Look through the entries for the string "θεραπείας" and copy every line where it shows up.

--------------------------------------------------

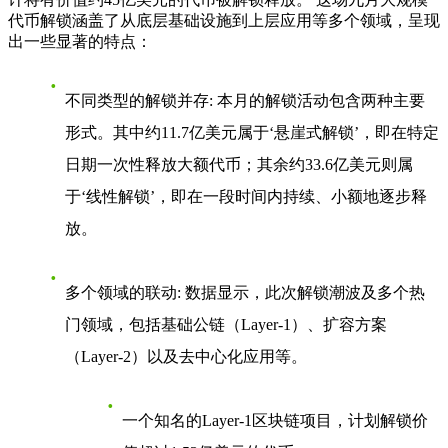
代币解锁
涵盖了从底层基础设施到上层应用等多个领域，呈现
出一些显著的特点：
不同类型的解锁并存
: 本月的解锁活动包含两种主要
形式。其中约11.7亿美元属于‘悬崖式解锁’，即在特定
日期一次性释放大额代币；其余约33.6亿美元则属
于‘线性解锁’，即在一段时间内持续、小额地逐步释
放。
多个领域的联动
: 数据显示，此次解锁潮波及多个热
门领域，包括基础公链（Layer-1）、扩容方案
（Layer-2）以及去中心化应用等。
一个知名的Layer-1区块链项目，计划解锁价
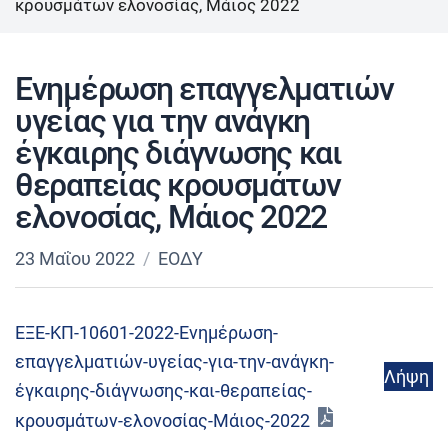
κρουσμάτων ελονοσίας, Μάιος 2022
Ενημέρωση επαγγελματιών
υγείας για την ανάγκη
έγκαιρης διάγνωσης και
θεραπείας κρουσμάτων
ελονοσίας, Μάιος 2022
23 Μαΐου 2022
ΕΟΔΥ
ΕΞΕ-ΚΠ-10601-2022-Ενημέρωση-
επαγγελματιών-υγείας-για-την-ανάγκη-
Λήψη
έγκαιρης-διάγνωσης-και-θεραπείας-
κρουσμάτων-ελονοσίας-Μάιος-2022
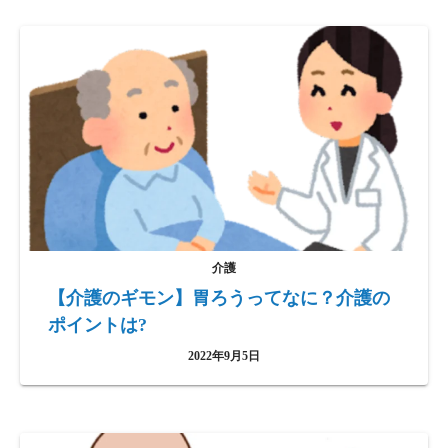
介護
【介護のギモン】胃ろうってなに？介護の
ポイントは?
2022年9月5日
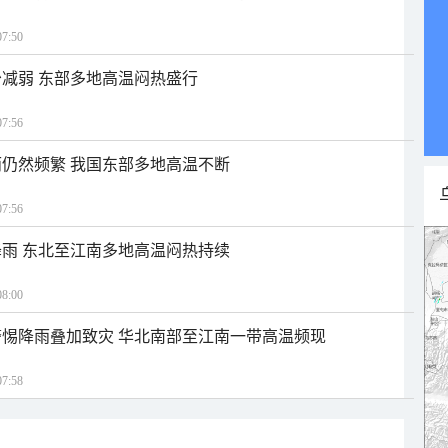
7:50
减弱 东部多地高温闷热盛行
7:56
仍然频繁 我国东部多地高温不断
7:56
雨 东北至江南多地高温闷热持续
8:00
惕降雨叠加致灾 华北南部至江南一带高温频现
7:58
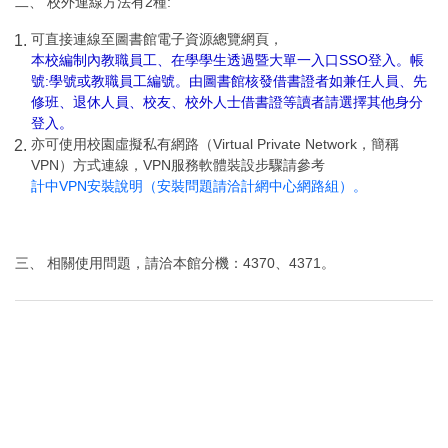
二、 校外連線方法有2種:
可直接連線至圖書館電子資源總覽網頁，
本校編制內教職員工、在學學生透過暨大單一入口SSO登入。帳
號:學號或教職員工編號。由圖書館核發借書證者如兼任人員、先
修班、退休人員、校友、校外人士借書證等讀者請選擇其他身分
登入。
亦可使用校園虛擬私有網路（Virtual Private Network，簡稱
VPN）方式連線，VPN服務軟體裝設步驟請參考
計中VPN安裝說明（安裝問題請洽計網中心網路組）。
三、 相關使用問題，請洽本館分機：4370、4371。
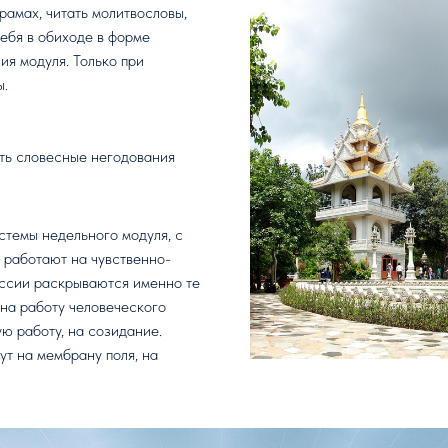
рамах, читать молитвословы,
ебя в обиходе в форме
ия модуля. Только при
ы.
ять словесные негодования
стемы недельного модуля, с
 работают на чувственно-
ессии раскрываются именно те
 на работу человеческого
ю работу, на созидание.
ут на мембрану поля, на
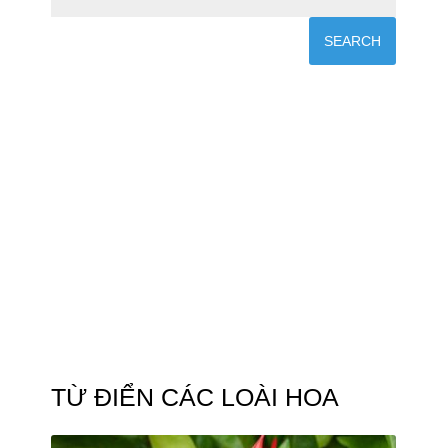
TỪ ĐIỂN CÁC LOÀI HOA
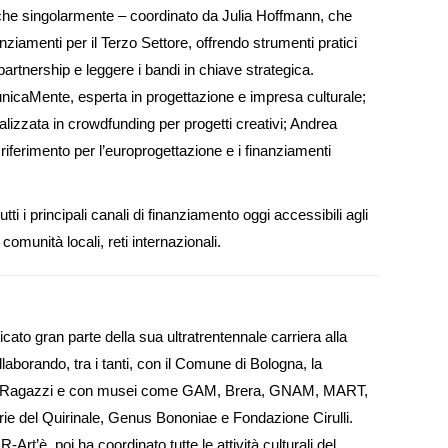
nche singolarmente – coordinato da Julia Hoffmann, che
anziamenti per il Terzo Settore, offrendo strumenti pratici
partnership e leggere i bandi in chiave strategica.
unicaMente, esperta in progettazione e impresa culturale;
lizzata in crowdfunding per progetti creativi; Andrea
 riferimento per l’europrogettazione e i finanziamenti
utti i principali canali di finanziamento oggi accessibili agli
 comunità locali, reti internazionali.
icato gran parte della sua ultratrentennale carriera alla
llaborando, tra i tanti, con il Comune di Bologna, la
per Ragazzi e con musei come GAM, Brera, GNAM, MART,
ie del Quirinale, Genus Bononiae e Fondazione Cirulli.
Art’è, poi ha coordinato tutte le attività culturali del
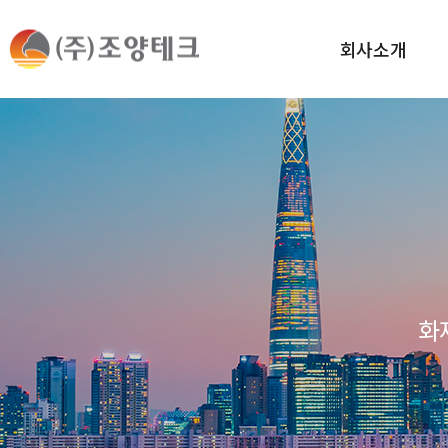
회사소개
화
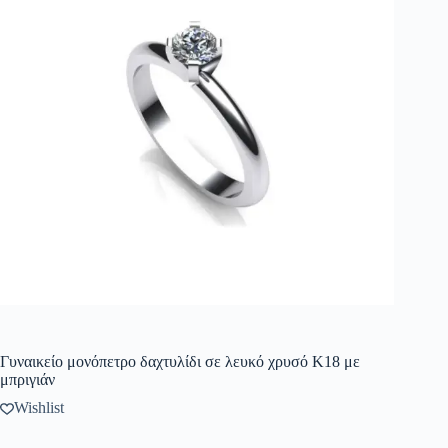
Γυναικείο μονόπετρο δαχτυλίδι σε λευκό χρυσό Κ18 με
μπριγιάν
Wishlist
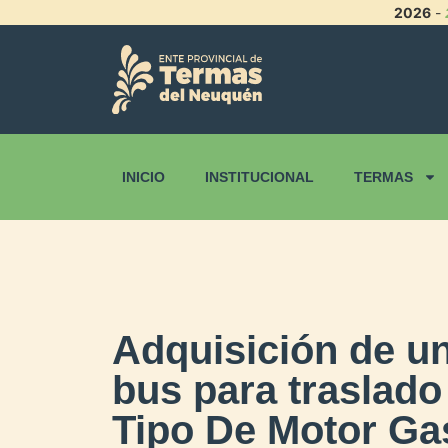
2026
-
INICIO
INSTITUCIONAL
TERMAS
Adquisición de u
bus para traslado
Tipo De Motor Gas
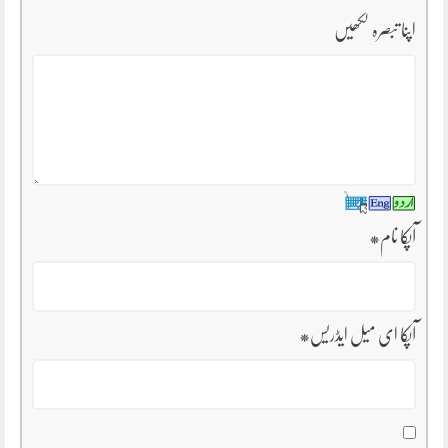
اپنا تبصرہ لکھیں
آپکا نام
*
آپکا ای میل ایڈریس
*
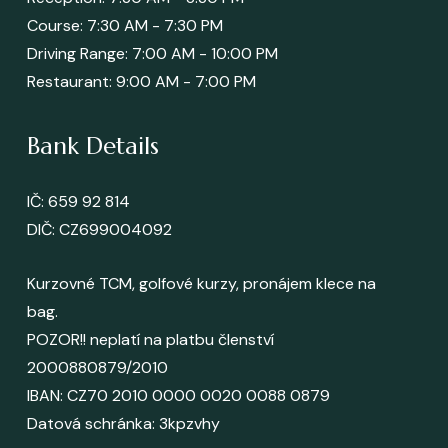
Course: 7:30 AM - 7:30 PM
Driving Range: 7:00 AM - 10:00 PM
Restaurant: 9:00 AM - 7:00 PM
Bank Details
IČ: 659 92 814
DIČ: CZ699004092
Kurzovné TCM, golfové kurzy, pronájem klece na
bag.
POZOR!! neplatí na platbu členství
2000880879/2010
IBAN: CZ70 2010 0000 0020 0088 0879
Datová schránka
: 3kpzvhy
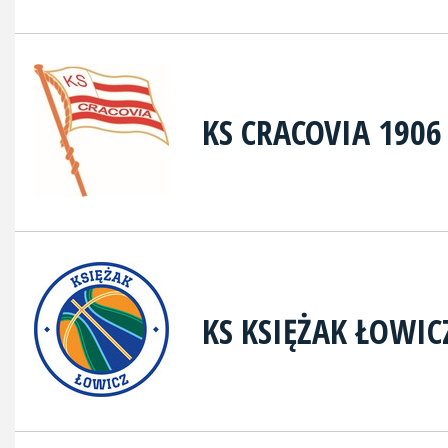
KS CRACOVIA 1906
KS KSIĘŻAK ŁOWIC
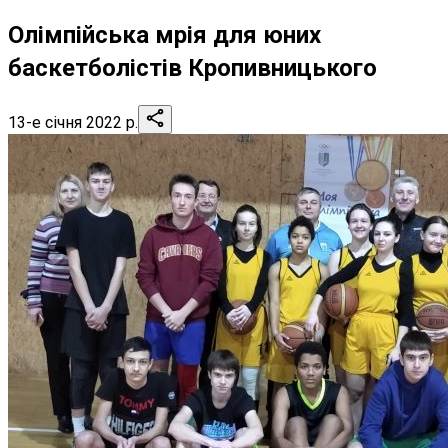
Олімпійська мрія для юних
баскетболістів Кропивницького
13-е січня 2022 р.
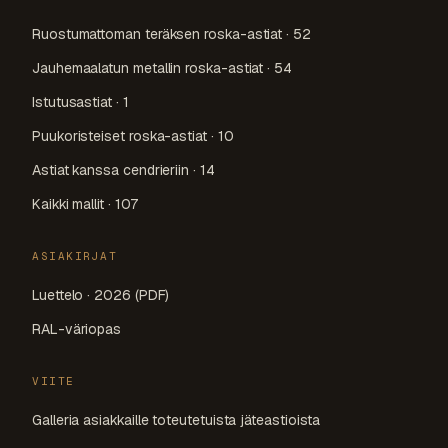
Ruostumattoman teräksen roska-astiat · 52
Jauhemaalatun metallin roska-astiat · 54
Istutusastiat · 1
Puukoristeiset roska-astiat · 10
Astiat kanssa cendrieriin · 14
Kaikki mallit · 107
ASIAKIRJAT
Luettelo · 2026 (PDF)
RAL-väriopas
VIITE
Galleria asiakkaille toteutetuista jäteastioista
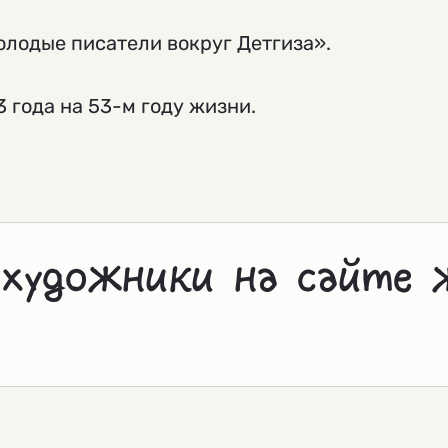
лодые писатели вокруг Детгиза».
 года на 53-м году жизни.
 художники на сайте 
й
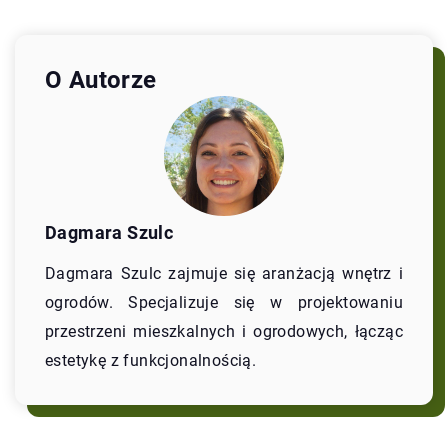
O Autorze
Dagmara Szulc
Dagmara Szulc zajmuje się aranżacją wnętrz i
ogrodów. Specjalizuje się w projektowaniu
przestrzeni mieszkalnych i ogrodowych, łącząc
estetykę z funkcjonalnością.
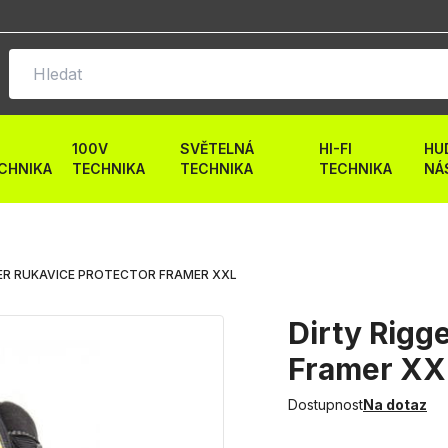
100V
SVĚTELNÁ
HI-FI
HU
CHNIKA
TECHNIKA
TECHNIKA
TECHNIKA
NÁ
GER RUKAVICE PROTECTOR FRAMER XXL
Dirty Rigg
Framer XX
Dostupnost
Na dotaz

--------------------------------------------------

EXPECTED ANSWER
θεραπείας κρουσμάτων
έγκαιρης-διάγνωσης-και-θεραπείας-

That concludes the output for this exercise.